8 adultes ont été appelés à recevoir le sacrement du baptême cette année, tandis que 33 autres préparent leur confirmation et certains préparent aussi leur première communion.
Dans le même temps, 24 jeunes catéchumènes ont été appelé à recevroir le baptême cette année.
La célébration a été célébrée par le père François Reynard, vicaire général du diocèse.

« Cette célébration solennelle fut pour moi, un moment de joie, de recueillement et de partage : nous avons pu ressentir l’Amour de Dieu. Dans un premier temps, le vicaire général du diocèse, le père François Reynard, a appelé les personnes se préparant au baptême, puis celles se préparant aux sacrements de l’eucharistie ou de la confirmation. Pour chaque appelé, le vicaire a eu une parole personnelle. Quant à moi, je me suis présentée devant lui accompagnée de Véronique Ballet. Le père François Reynard m’a remis une bougie : symbole de lumière qui me guidera durant cette période de Carême et ce jusqu’à ma confirmation le jour de la Pentecôte, le 27 mai 2012. "

Témoignage de Blandine

Qui sont les catéchumènes ?

(Lu sur le site de la Conférence des évêques de France)

Qu’est ce qu’un catéchumène ?

Un catéchumène est un adulte demandant le baptême. Durant le carême, les catéchumènes, se préparent au baptême à travers une démarche d’initiation par laquelle ils entrent progressivement dans la foi chrétienne et dans l’Église catholique.

Qui sont ces nouveaux-nés dans la foi ?

54 % ont entre 25 et 40 ans. Les femmes représentent 69% des catéchumènes. Leur démarche est souvent en interaction avec les étapes de vie de leurs enfants : (naissance, baptême, catéchisme) mais aussi très liée à la préparation du mariage.

Les catéchumènes sont le reflet de la société française : toutes les catégories sociales sont représentées. 80% vivent en milieu urbain ou péri-urbain. 43% s’inscrivent dans une tradition familiale catholique et 45% se déclarent sans religion ou « ne sait pas ». Si la plupart d’entre eux n’ont pas connu d’éducation chrétienne, certains souhaitent être baptisés depuis leur enfance.
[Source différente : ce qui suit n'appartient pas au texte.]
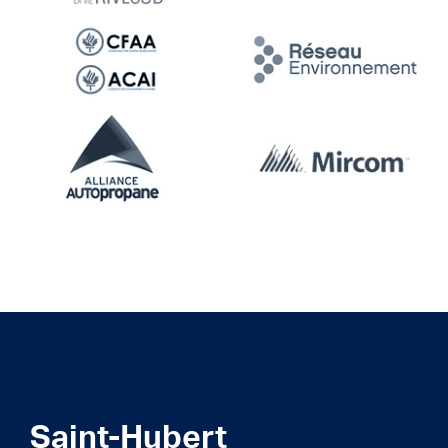
Saint-Hubert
Quelle est leur recherche ?

Dans une société de consommation qui leur propose des moyens de vivre, tous partagent une recherche de sens. Certains ont vécu des parcours difficiles qui ont provoqué chez eux des questions sur le sens de la vie, une blessure dans leur confiance. « C’est ainsi qu’ils ont fait l’expérience mystérieuse d’une présence et ont reçu la confiance dans le Christ, la Vierge, les saints », explique Mgr Boulanger, évêque de Sées et membre de la Commission épiscopale pour la catéchèse et le catéchuménat. Tous ont une grande soif spirituelle. « Dans un monde saturé de son, ils sont très sensibles au silence. Ils aiment se recueillir dans les églises pour prendre du recul. C’est parfois là qu’ils ont ressenti, pour la première fois, la présence de Dieu. » Une expérience parfois faite à travers la rencontre de chrétiens : une grand-mère qui les a marqués, des catéchistes, des chrétiens engagés dans la société...

Comment sont-ils accueillis dans l’Eglise ?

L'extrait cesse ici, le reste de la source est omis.